INSTRUCTIONS TO FOLLOW: Examine the listing below and state how many of its lines contain the word "Algonquin". Write only the number.

DATA:

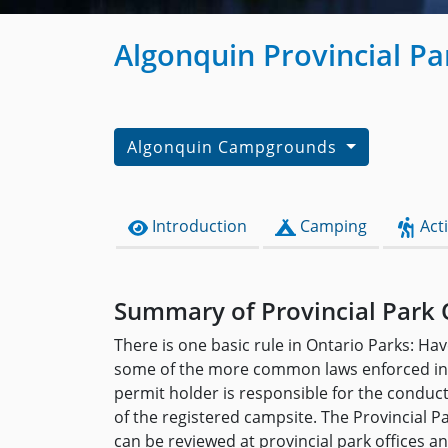
Algonquin Provincial P
Algonquin Campgrounds
Introduction
Camping
Acti
Summary of Provincial Park 
There is one basic rule in Ontario Parks: Hav
some of the more common laws enforced in 
permit holder is responsible for the conduc
of the registered campsite. The Provincial P
can be reviewed at provincial park offices 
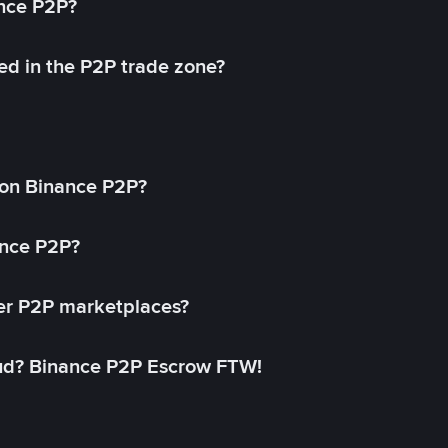
ance P2P?
ed in the P2P trade zone?
on Binance P2P?
ance P2P?
her P2P marketplaces?
aud? Binance P2P Escrow FTW!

TASK OUTPUT: 2